Appropriate risk stratification of patients with established, stable
coronary artery disease could contribute to the prevention of recurrent cardiovascular events. The purpose of the present study was to develop and validate risk prediction models for various cardiovascular end points in the EURopean trial On reduction of
cardiac events with
Perindopril in stable
coronary Artery disease (EUROPA) database, consisting of 12,218 patients with established
coronary artery disease, with a median follow-up of 4.1 years. Cox proportional hazards models were used for model development. The end points examined were cardiovascular mortality, noncardiovascular mortality, nonfatal
myocardial infarction,
coronary artery bypass grafting,
percutaneous coronary intervention, resuscitated
cardiac arrest, and combinations of these end points. The performance measures included Nagelkerke's R², time-dependent area under the receiver operating characteristic curves, and calibration plots.
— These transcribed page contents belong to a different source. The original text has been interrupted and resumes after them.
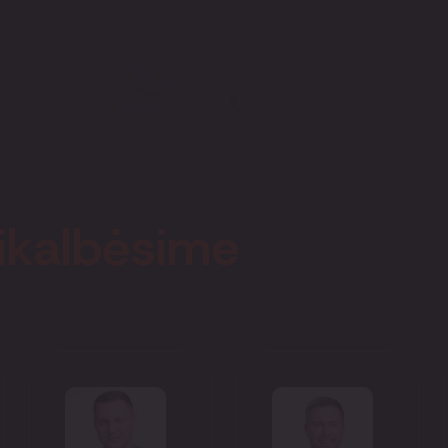
ikalbėsime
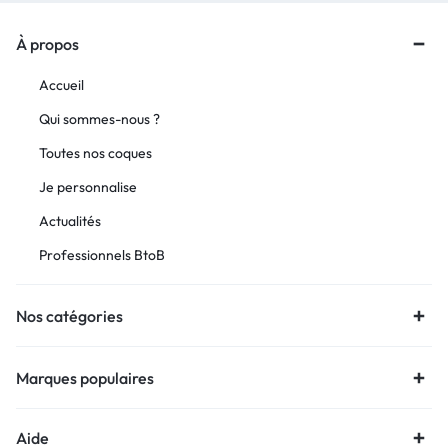
À propos
Accueil
Qui sommes-nous ?
Toutes nos coques
Je personnalise
Actualités
Professionnels BtoB
Nos catégories
Marques populaires
Aide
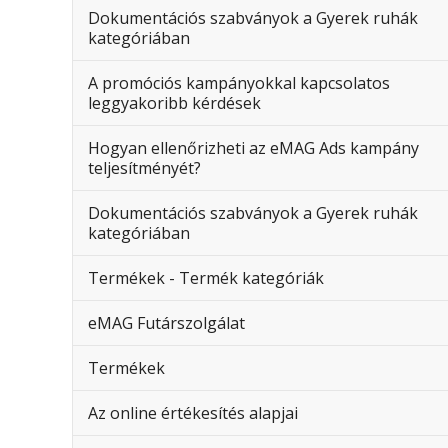
Dokumentációs szabványok a Gyerek ruhák
kategóriában
A promóciós kampányokkal kapcsolatos
leggyakoribb kérdések
Hogyan ellenőrizheti az eMAG Ads kampány
teljesítményét?
Dokumentációs szabványok a Gyerek ruhák
kategóriában
Termékek - Termék kategóriák
eMAG Futárszolgálat
Termékek
Az online értékesítés alapjai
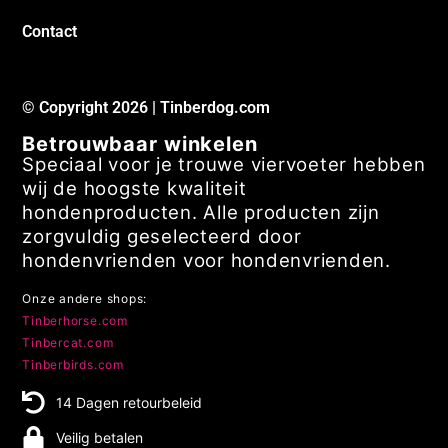
Klacht melden
Verzendkosten
Contact
© Copyright 2026 | Tinberdog.com
Betrouwbaar winkelen
Speciaal voor je trouwe viervoeter hebben
wij de hoogste kwaliteit
hondenproducten. Alle producten zijn
zorgvuldig geselecteerd door
hondenvrienden voor hondenvrienden.
Onze andere shops:
Tinberhorse.com
Tinbercat.com
Tinberbirds.com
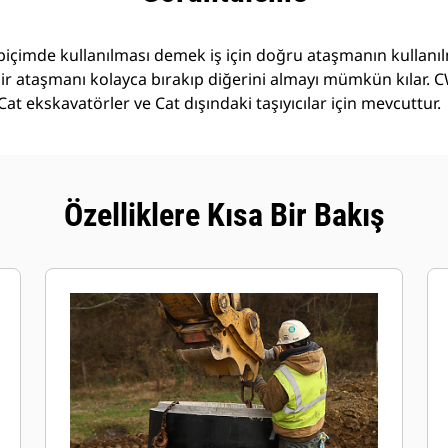
r biçimde kullanılması demek iş için doğru ataşmanın kullan
 bir ataşmanı kolayca bırakıp diğerini almayı mümkün kılar. 
 Cat ekskavatörler ve Cat dışındaki taşıyıcılar için mevcuttur.
Özelliklere Kısa Bir Bakış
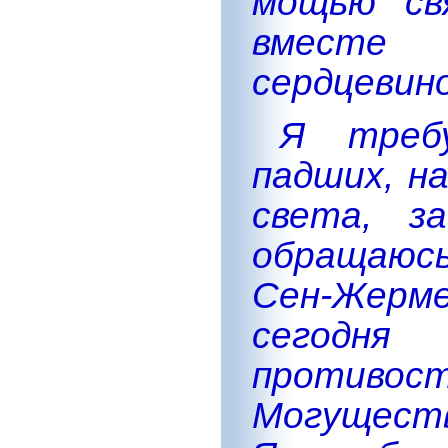
мощью св
вместе 
сердцевино
Я треб
падших, н
света, з
обращаюсь
Сен-Жерм
сегодн
проти
Могуществ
Backward selection resulted in a prediction model for cardiovascular mortality (464 events) containing age, current smoking,
diabetes mellitus, total
cholesterol, body mass index, previous
myocardial infarction, history of
congestive heart failure, peripheral vessel disease, previous revascularization, and previous
stroke. The model performance was adequate for this end point, with a Nagelkerke R² of 12%, and an area under the receiver operating characteristic curve of 0.73. However, the performance of models constructed for nonfatal and combined end points was considerably worse, with an area under the receiver operating characteristic curve of about 0.6. In conclusion, in patients with established
coronary artery disease, the risk of cardiovascular mortality during longer term follow-up can be adequately predicted using the clinical characteristics available at baseline. However, the prediction of nonfatal outcomes, both separately and combined with fatal outcomes, poses major challenges for clinicians and model developers.